The Average and Inverse techniques show about an eleven percent improvement for the Interpolated estimates versus the Interp/Extrap grouped results (.80-.71/.80*100= 11.25%; .18-.16/.18*100= 11.0%). The MinCurve technique shows less improvement (10.5%). The Kriging technique shows no improvement for the Interpolated set, but an eight percent improvement for the Extrapolated set. Since this technique uses trends in the data, the results seem to confirm that the trend extends beyond the geographic region of the interpolation data set.
The tendency to underestimate was relatively balanced for the Average and Kriging techniques, with their Sum of the Residuals bias fairly equally split (-38 and -39 of -77; 13 and -15 of -28). However, the Injverse and MinCurve techniques biases were relatively unbalanced (-9 and -20 of -29; -17 and -69 of -86) with an increased tendency to underestimate the Extrapolated values.
I wonder if there is a "significant difference" between the residuals for the Interpolation and Extrapolation estimates for each of the techniques? Thats a fair question, but requires a bit of calculation. The formulae for a "t-Test" to see if the means of the two populations are different are:
(Interp_Avg - Extrap_Avg)
t= ---------------------------------------------------------------
SQRT ((Pooled_Var(#_Interp + #_Extrap) / (#_Interp * # _Extrap))
where, the Pooled Variance is
SUMSQ_Interp + SUMSQ_Extrap
Pool_Var= -------------------------------
(#_Interp - 1) + (#_Extrap - 1)
and variable processes are
Interp_Avg = average of interpolated residuals
Extrap_Avg = average of extrapolated residuals
#_Interp = number of interpolated residuals (9 in this case)
#_Extrap = number of extrapolated residuals (7 in this case)
SQRT = square root
SUMSQ_Interp = sum of the squares of the interpolated residuals
SUMSQ_Extrap = sum of the squares of the extrapolated residuals
The calculated t-Test value is compared to values in a "Distribution of t" table for the degrees of freedom (9-1 + 7-1 = 14, in this case) at various levels of significance.

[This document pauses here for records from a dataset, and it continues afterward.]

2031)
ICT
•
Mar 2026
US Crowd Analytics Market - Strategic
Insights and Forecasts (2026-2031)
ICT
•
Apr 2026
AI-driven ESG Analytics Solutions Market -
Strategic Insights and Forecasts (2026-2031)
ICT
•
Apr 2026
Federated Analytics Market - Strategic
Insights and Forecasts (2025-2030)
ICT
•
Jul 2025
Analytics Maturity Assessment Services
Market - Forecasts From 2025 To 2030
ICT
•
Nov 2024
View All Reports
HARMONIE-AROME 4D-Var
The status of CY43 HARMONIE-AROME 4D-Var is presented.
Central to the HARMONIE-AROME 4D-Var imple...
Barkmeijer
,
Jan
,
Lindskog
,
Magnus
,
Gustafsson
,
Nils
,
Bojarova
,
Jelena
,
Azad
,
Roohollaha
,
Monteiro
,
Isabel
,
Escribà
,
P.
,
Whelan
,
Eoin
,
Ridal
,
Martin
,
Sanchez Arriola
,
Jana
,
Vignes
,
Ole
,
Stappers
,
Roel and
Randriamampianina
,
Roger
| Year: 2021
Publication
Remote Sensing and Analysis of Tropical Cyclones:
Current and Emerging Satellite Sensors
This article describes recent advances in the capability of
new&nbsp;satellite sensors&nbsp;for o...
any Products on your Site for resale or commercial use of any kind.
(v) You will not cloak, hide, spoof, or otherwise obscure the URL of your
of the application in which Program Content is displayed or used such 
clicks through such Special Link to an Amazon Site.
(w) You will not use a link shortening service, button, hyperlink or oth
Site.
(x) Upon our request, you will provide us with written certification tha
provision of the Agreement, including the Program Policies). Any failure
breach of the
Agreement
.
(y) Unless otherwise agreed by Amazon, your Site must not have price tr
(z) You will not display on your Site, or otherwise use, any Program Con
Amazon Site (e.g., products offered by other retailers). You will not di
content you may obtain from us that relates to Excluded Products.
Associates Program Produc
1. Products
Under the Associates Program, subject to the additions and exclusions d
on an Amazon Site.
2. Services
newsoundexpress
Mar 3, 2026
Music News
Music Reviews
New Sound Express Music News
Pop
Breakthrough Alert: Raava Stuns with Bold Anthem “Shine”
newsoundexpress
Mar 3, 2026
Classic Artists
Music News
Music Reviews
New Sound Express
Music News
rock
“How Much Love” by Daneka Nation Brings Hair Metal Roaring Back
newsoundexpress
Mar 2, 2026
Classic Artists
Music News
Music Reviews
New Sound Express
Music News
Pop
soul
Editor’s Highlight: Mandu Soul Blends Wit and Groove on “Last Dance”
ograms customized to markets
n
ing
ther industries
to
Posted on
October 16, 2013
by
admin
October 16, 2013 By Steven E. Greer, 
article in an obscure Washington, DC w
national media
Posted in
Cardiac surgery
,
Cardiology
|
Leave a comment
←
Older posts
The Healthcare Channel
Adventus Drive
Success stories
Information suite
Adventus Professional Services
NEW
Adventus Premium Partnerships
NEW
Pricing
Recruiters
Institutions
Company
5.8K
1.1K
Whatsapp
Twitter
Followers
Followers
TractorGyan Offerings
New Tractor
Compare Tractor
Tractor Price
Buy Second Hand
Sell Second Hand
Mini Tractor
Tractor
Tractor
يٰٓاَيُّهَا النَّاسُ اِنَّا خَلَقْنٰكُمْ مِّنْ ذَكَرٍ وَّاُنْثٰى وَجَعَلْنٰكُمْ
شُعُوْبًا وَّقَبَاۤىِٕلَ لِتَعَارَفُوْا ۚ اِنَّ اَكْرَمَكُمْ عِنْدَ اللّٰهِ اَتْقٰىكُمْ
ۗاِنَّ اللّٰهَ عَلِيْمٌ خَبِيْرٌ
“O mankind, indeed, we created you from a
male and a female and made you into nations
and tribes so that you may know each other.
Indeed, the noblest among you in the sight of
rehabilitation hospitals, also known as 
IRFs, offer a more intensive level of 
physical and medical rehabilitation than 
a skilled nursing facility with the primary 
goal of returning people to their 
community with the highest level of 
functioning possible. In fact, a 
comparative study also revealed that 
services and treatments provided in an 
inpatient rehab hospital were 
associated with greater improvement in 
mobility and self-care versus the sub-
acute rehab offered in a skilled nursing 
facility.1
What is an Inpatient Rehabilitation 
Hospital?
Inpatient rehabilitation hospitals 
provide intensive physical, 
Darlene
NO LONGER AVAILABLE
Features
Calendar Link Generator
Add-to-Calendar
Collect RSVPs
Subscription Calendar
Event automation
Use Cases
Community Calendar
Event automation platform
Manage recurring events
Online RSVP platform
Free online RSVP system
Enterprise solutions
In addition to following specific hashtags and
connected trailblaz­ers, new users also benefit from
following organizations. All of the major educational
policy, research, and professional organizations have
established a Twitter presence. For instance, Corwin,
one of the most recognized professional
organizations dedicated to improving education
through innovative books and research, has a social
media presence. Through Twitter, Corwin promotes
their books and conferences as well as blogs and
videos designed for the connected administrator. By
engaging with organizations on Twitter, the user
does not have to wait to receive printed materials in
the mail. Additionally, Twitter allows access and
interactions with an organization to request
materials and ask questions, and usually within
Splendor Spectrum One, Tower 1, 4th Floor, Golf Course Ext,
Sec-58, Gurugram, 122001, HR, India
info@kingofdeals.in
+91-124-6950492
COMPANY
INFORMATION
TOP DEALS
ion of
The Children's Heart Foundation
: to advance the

Lets see if there is a significant difference for the MinCurve Interp/Extrap populations:
1405 + 1499 2904
Pool_Var= ------------------- = ---- = 207.43
(9-1) - (7-1) 14
(-1.89) - (-9.86) 7.97
t = ------------------------- = ---- = 1.10
SQRT ((207.43 * 16) / 63) 7.26
In this case, tabular t with 14 degrees of freedom at the 0.05 level is 2.145. Since our sample value (1.10) is less than this, the difference is not significant at the 0.05 level. Anyone out there willing to test the Average, Inverse and Kriging techniques to see if the Interp/Extrap estimates are "significantly" different? (Show your work).
Although the t-Test is a good procedure to test for significant differences in results, three requirements must be met for it to be valid: 1) random sample of residuals, 2) residual values must be normally distributed, and 3) each group must have similar variances. Concern 1) was met, as the residuals were randomly sampled. Concern 2) is a problem as the number of samples in each group are small (9 and 7). Concern 3) can be checked by Bartletts Test for homogeneity and if group variances are deemed unequal, a slightly different t-Test is used.
WHEW!!! The upshot of all this is that there "appears" to be a difference between the levels of performance (residuals) between the Interpolated and Extrapolated estimates, but we cant say that there is a "statistically significant" difference between the two for the MinCurve map surface. Personally, I would attempt to limit the proportion of extrapolated estimates in generating a map from point data, particularly if I were using the Inverse or MinCurve techniques. This means that the sampling design should "push" samples toward the edge of the field and not start well within the field "just for symmetry."